Reports about the abuse that occurred in the Indian Residential Schools across Canada are beginning to break through our best efforts to ignore them.  The 2017 film Indian Horse was shot here in Peterborough using the former convent at the Mount as a stand-in for a residential school.  The film, based on the 2012 novel of the same name by Richard Wagamese, traces the life of a gifted Indigenous hockey player from his childhood to late adulthood.  As a child this hockey player attended a residential school; the film explores the abuses he suffered at the hands of school staff and the impact of this abuse on his career. 

A large auditorium at Trent University here in Peterborough is named after Chanie Wenjack, an Anishinaabe boy who at the age of 12 ran away from a residential school in Kenora and died of starvation and exposure while trying to walk back home to his family at Ogoki Post, 600 kms away in the fall of 1966.  The Tragically Hip singer Gord Downie wrote a concept album based on Wenjack’s escape.
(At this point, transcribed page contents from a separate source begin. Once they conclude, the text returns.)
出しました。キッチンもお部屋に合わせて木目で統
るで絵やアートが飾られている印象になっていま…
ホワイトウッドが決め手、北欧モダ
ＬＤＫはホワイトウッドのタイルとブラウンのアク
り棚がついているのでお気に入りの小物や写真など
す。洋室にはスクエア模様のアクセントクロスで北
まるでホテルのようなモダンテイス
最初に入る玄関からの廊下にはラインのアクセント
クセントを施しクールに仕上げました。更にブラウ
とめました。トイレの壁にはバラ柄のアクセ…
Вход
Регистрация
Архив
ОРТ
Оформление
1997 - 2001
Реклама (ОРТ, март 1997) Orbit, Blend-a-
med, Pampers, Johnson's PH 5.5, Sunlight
The album, dubbed Secret Path, was released on October 18, 2016, along with a concurrent graphic novel of Wenjack’s story by novelist Jeff Lemire and an animated film that aired on CBC Television.

So, the story of the residential schools has been told, but not everyone has listened. This is not simply another news item we can hear, then ignore.
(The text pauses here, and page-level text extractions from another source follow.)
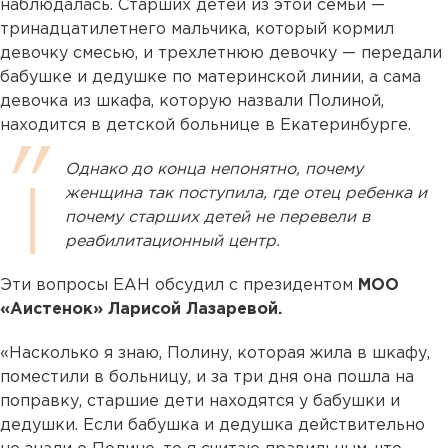
наблюдалась. Старших детей из этой семьи —
тринадцатилетнего мальчика, который кормил
девочку смесью, и трехлетнюю девочку — передали
бабушке и дедушке по материнской линии, а сама
девочка из шкафа, которую назвали Полиной,
находится в детской больнице в Екатеринбурге.
Однако до конца непонятно, почему
женщина так поступила, где отец ребенка и
почему старших детей не перевели в
реабилитационный центр.
Эти вопросы ЕАН обсудил с президентом
МОО
«Аистенок» Ларисой Лазаревой.
«Насколько я знаю, Полину, которая жила в шкафу,
поместили в больницу, и за три дня она пошла на
поправку, старшие дети находятся у бабушки и
дедушки. Если бабушка и дедушка действительно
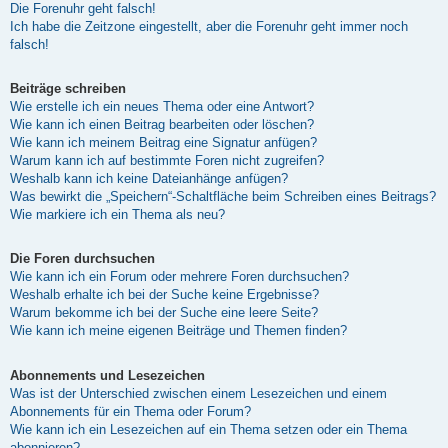
Die Forenuhr geht falsch!
Ich habe die Zeitzone eingestellt, aber die Forenuhr geht immer noch
falsch!
Beiträge schreiben
Wie erstelle ich ein neues Thema oder eine Antwort?
Wie kann ich einen Beitrag bearbeiten oder löschen?
Wie kann ich meinem Beitrag eine Signatur anfügen?
Warum kann ich auf bestimmte Foren nicht zugreifen?
Weshalb kann ich keine Dateianhänge anfügen?
Was bewirkt die „Speichern“-Schaltfläche beim Schreiben eines Beitrags?
Wie markiere ich ein Thema als neu?
Die Foren durchsuchen
Wie kann ich ein Forum oder mehrere Foren durchsuchen?
Weshalb erhalte ich bei der Suche keine Ergebnisse?
Warum bekomme ich bei der Suche eine leere Seite?
Wie kann ich meine eigenen Beiträge und Themen finden?
Abonnements und Lesezeichen
Was ist der Unterschied zwischen einem Lesezeichen und einem
Abonnements für ein Thema oder Forum?
Wie kann ich ein Lesezeichen auf ein Thema setzen oder ein Thema
abonnieren?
The former Senator and Chair of the Truth and Reconciliation Commission, the Honourable Murray Sinclair, has said that he fully expects more graves to be discovered.  The official estimate published by the TRC references a possible 3 to 4 thousand additional victims.  Sinclair has said he personally fears the number could possibly wind up being in the range of 15 to 25,000 once all the graves are discovered across Canada.*

Our politics panel also looks at pandemic management in Ontario, Doug Ford’s vacation plans, the likelihood of a federal election this year and the never-ending tragedy of homelessness in Peterborough. Thanks to panellists Sean Conway, Jenny Lanciault and Sylvia Sutherland for their insightful comments. This episode was recorded online on June 5, 2021. We have been recording online since the beginning of the pandemic in March 2020. Our studios at Trent Radio House remain closed until further notice.

*On June 24, the Cowessess First Nation east of Regina reported that 751 unmarked graves have been located at the site of the Marieval Indian Residential School. As of June 30, a total of 1,505 unmarked graves have been located at 7 former Indian Residential Schools. There were 139 such schools across Canada.